Search Ranking System Overview
A search ranking system determines the order in which retrieved documents are presented to users. The pipeline has four distinct stages: retrieval, first-pass scoring, reranking, and serving. Each stage progressively narrows and reorders results, balancing quality against latency constraints.
Ranking Pipeline
- Retrieval: Full-text index lookup returns thousands of candidate documents matching the query.
- First-pass scoring: Lightweight scorer (BM25) orders candidates quickly.
- Reranking: Expensive learning-to-rank model scores the top-N candidates.
- Serving: Final ranked list returned to user within latency budget.
BM25 as Baseline Retrieval Scorer
BM25 is the standard baseline for text relevance. It extends TF-IDF with term frequency saturation (high TF contributes diminishing returns) and document length normalization. BM25 scores each document given query terms, producing an initial ranked list before any learned model is applied. It is fast, interpretable, and requires no training data.
Learning-to-Rank Models
Learning-to-rank (LTR) uses labeled training data to train models that order documents better than BM25 alone. Three main paradigms:
- Pointwise: Train a regression or classification model to predict relevance score per document independently. Simple but ignores relative ordering.
- Pairwise (LambdaMART): Optimize a loss function over pairs of documents — prefer document A over document B when A is more relevant. LambdaMART is the industry standard pairwise algorithm, combining gradient boosted trees with LambdaRank gradients.
- Listwise: Optimize a list-level metric such as NDCG directly. More principled but harder to train stably.
Feature Engineering
Features are the inputs to the LTR model. They fall into three groups:
- Query features: Query length (short queries are more ambiguous), query frequency (popular queries have better signal), entity detection (is this a named entity like a product or person?).
- Document features: Title match score, body match score, document freshness (recency decay), page authority (inbound link count, domain trust).
- Interaction features: Click-through rate (CTR) for query-document pair, dwell time (time spent on page after click), previous clicks by this user on this document.
Training Data
LTR models require labeled data.
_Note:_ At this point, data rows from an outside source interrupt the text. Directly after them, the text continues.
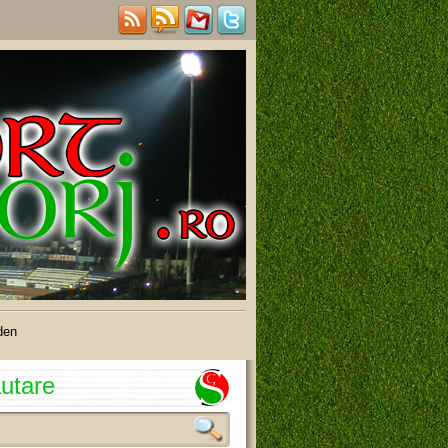
den
utare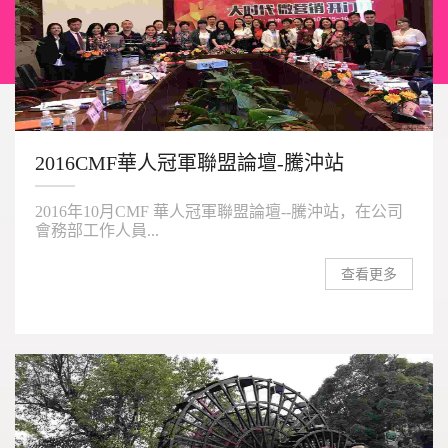
2016CMF華人冠軍聯盟論壇-騰沖站
2016年10月CMF 華人冠軍聯盟論壇--騰沖站，在公司
會務部工作人員...
查看更多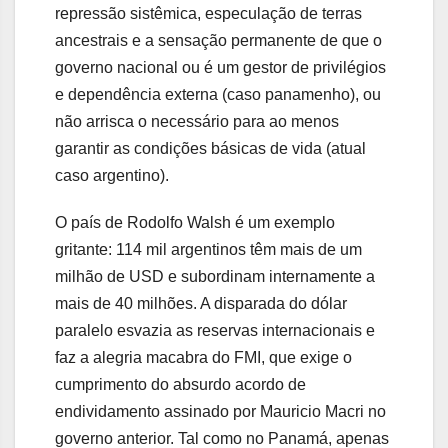
repressão sistêmica, especulação de terras
ancestrais e a sensação permanente de que o
governo nacional ou é um gestor de privilégios
e dependência externa (caso panamenho), ou
não arrisca o necessário para ao menos
garantir as condições básicas de vida (atual
caso argentino).
O país de Rodolfo Walsh é um exemplo
gritante: 114 mil argentinos têm mais de um
milhão de USD e subordinam internamente a
mais de 40 milhões. A disparada do dólar
paralelo esvazia as reservas internacionais e
faz a alegria macabra do FMI, que exige o
cumprimento do absurdo acordo de
endividamento assinado por Mauricio Macri no
governo anterior. Tal como no Panamá, apenas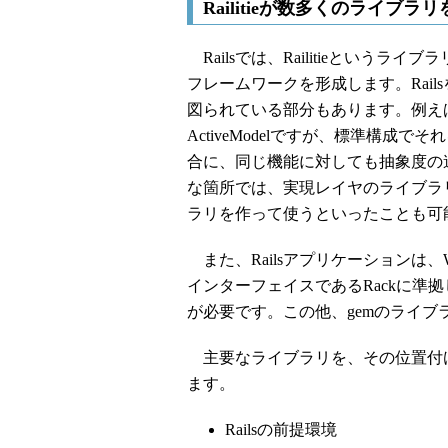
Railitieが数多くのライブ
Railsでは、Railitieという
フレームワークを形成します。Rai
図られている部分もあります。例え
ActiveModelですが、標準構成でそ
合に、同じ機能に対しても抽象度の
な箇所では、実現レイヤのライブラ
ラリを作って使うといったことも可
また、Railsアプリケーションは、
インターフェイスであるRackに準
が必要です。この他、gemのライブラ
主要なライブラリを、その位置付
ます。
Railsの前提環境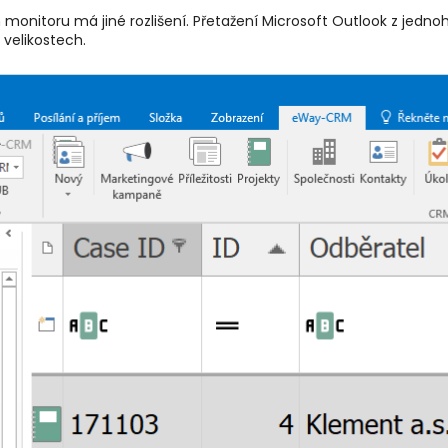
monitoru má jiné rozlišení. Přetažení Microsoft Outlook z jedn
 velikostech.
Two sources:
- Human judgments: Annotators rate document relevance for sampled queries on a scale (e.g., perfect / excellent / good / fair / bad). High quality but expensive.
- Implicit feedback: Clicks, purchases, and time-on-page logged from production traffic. Cheap and abundant but noisy — clicks reflect position bias, not just relevance.
Position Bias Correction
Documents shown at position 1 receive far more clicks than equally relevant documents at position 5, purely due to position. Inverse propensity scoring (IPS) corrects for this: clicks at higher positions are down-weighted by the propensity of being clicked at that position. Propensity can be estimated via randomization experiments (swap top results randomly for a fraction of traffic).
Serving Constraints
Full reranking of thousands of candidates with a complex LTR model cannot complete in time. The solution is a two-stage approach:
- Stage 1 — Fast retrieval: BM25 retrieves top-1000 documents in a few milliseconds.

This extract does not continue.